Saved data entries:
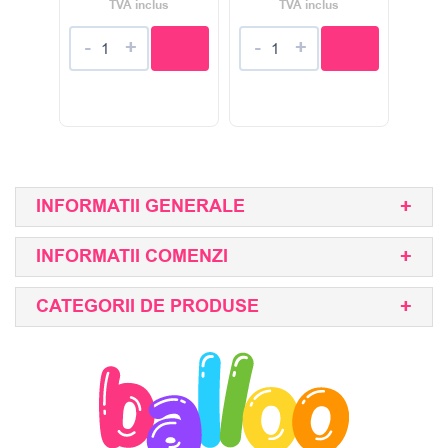
TVA inclus
TVA inclus
-
+
-
+
INFORMATII GENERALE
INFORMATII COMENZI
CATEGORII DE PRODUSE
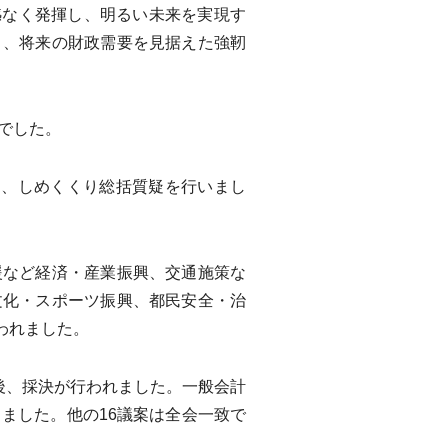
憾なく発揮し、明るい未来を実現す
と、将来の財政需要を見据えた強靭
円でした。
、しめくくり総括質疑を行いまし
など経済・産業振興、交通施策な
文化・スポーツ振興、都民安全・治
われました。
後、採決が行われました。一般会計
ました。他の16議案は全会一致で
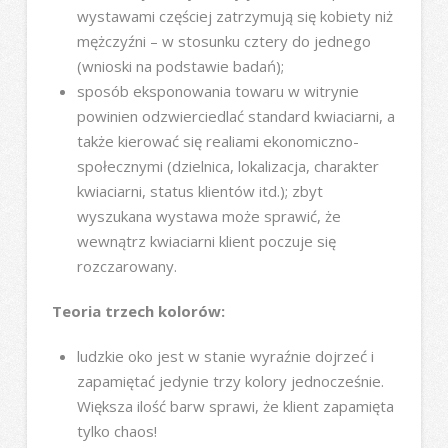
wystawami częściej zatrzymują się kobiety niż
mężczyźni – w stosunku cztery do jednego
(wnioski na podstawie badań);
sposób eksponowania towaru w witrynie
powinien odzwierciedlać standard kwiaciarni, a
także kierować się realiami ekonomiczno-
społecznymi (dzielnica, lokalizacja, charakter
kwiaciarni, status klientów itd.); zbyt
wyszukana wystawa może sprawić, że
wewnątrz kwiaciarni klient poczuje się
rozczarowany.
Teoria trzech kolorów:
ludzkie oko jest w stanie wyraźnie dojrzeć i
zapamiętać jedynie trzy kolory jednocześnie.
Większa ilość barw sprawi, że klient zapamięta
tylko chaos!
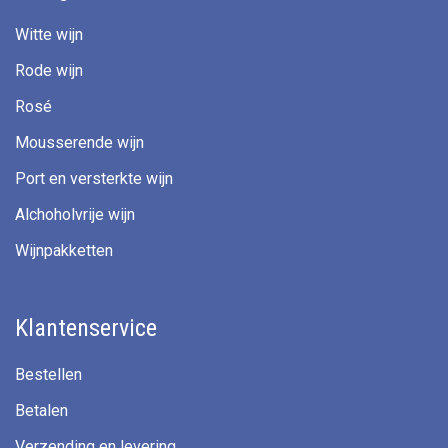
Witte wijn
Rode wijn
Rosé
Mousserende wijn
Port en versterkte wijn
Alchoholvrije wijn
Wijnpakketten
Klantenservice
Bestellen
Betalen
Verzending en levering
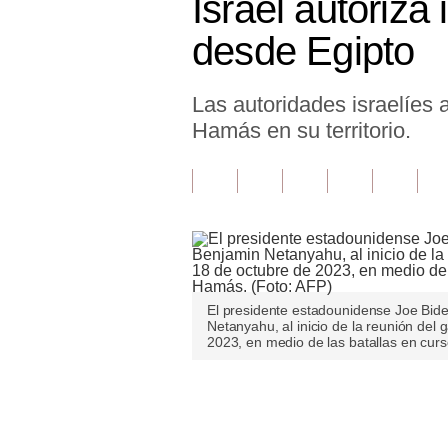
Israel autoriz
Finanzas Personales
desde Egipto
Inmobiliarias
Las autoridades israelíes
Plus G
Hamás en su territorio.
Opinión
Editorial
Pregunta de hoy
Blogs
Tendencias
El presidente estadounidense Joe Biden
Netanyahu, al inicio de la reunión del g
2023, en medio de las batallas en curs
Lujo
Viajes
Únete a nuestro canal
Moda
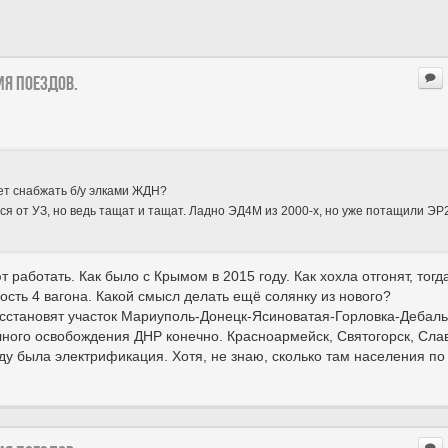
ия поездов.
ет снабжать б/у элками ЖДН?
ся от УЗ, но ведь тащат и тащат. Ладно ЭД4М из 2000-х, но уже потащили ЭР
 работать. Как было с Крымом в 2015 году. Как хохла отгонят, тогд
ость 4 вагона. Какой смысл делать ещё солянку из нового?
восстановят участок Мариуполь-Донецк-Ясиноватая-Горловка-Дебаль
олного освобождения ДНР конечно. Красноармейск, Святогорск, Сла
у была электрификация. Хотя, не знаю, сколько там населения по 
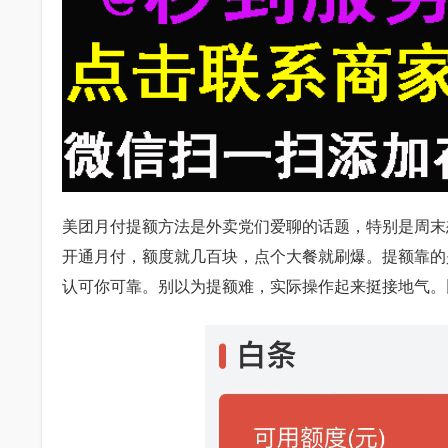
美团月付提额方法是外卖党们爱聊的话题，特别是周末
开通月付，额度就几百块，点个大餐就刷爆。提额靠的
认可你可靠。别以为提额难，实际操作起来挺接地气。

--- What you are asked to do ---
Exclude every picture, then return precisely the lines that run from the line containing "Netanyahu, al inicio de la reunión del g" through the end of the entries above.

--- Solved problem ---
Netanyahu, al inicio de la reunión del g
2023, en medio de las batallas en curs
Lujo
Viajes
Únete a nuestro canal
Moda
ия поездов.
ет снабжать б/у элками ЖДН?
ся от УЗ, но ведь тащат и тащат. Ладно ЭД4М из 2000-х, но уже потащили ЭР
 работать. Как было с Крымом в 2015 году. Как хохла отгонят, тогд
ость 4 вагона. Какой смысл делать ещё солянку из нового?
восстановят участок Мариуполь-Донецк-Ясиноватая-Горловка-Дебаль
олного освобождения ДНР конечно. Красноармейск, Святогорск, Сла
у была электрификация. Хотя, не знаю, сколько там населения по 
美团月付提额方法是外卖党们爱聊的话题，特别是周末
开通月付，额度就几百块，点个大餐就刷爆。提额靠的
认可你可靠。别以为提额难，实际操作起来挺接地气。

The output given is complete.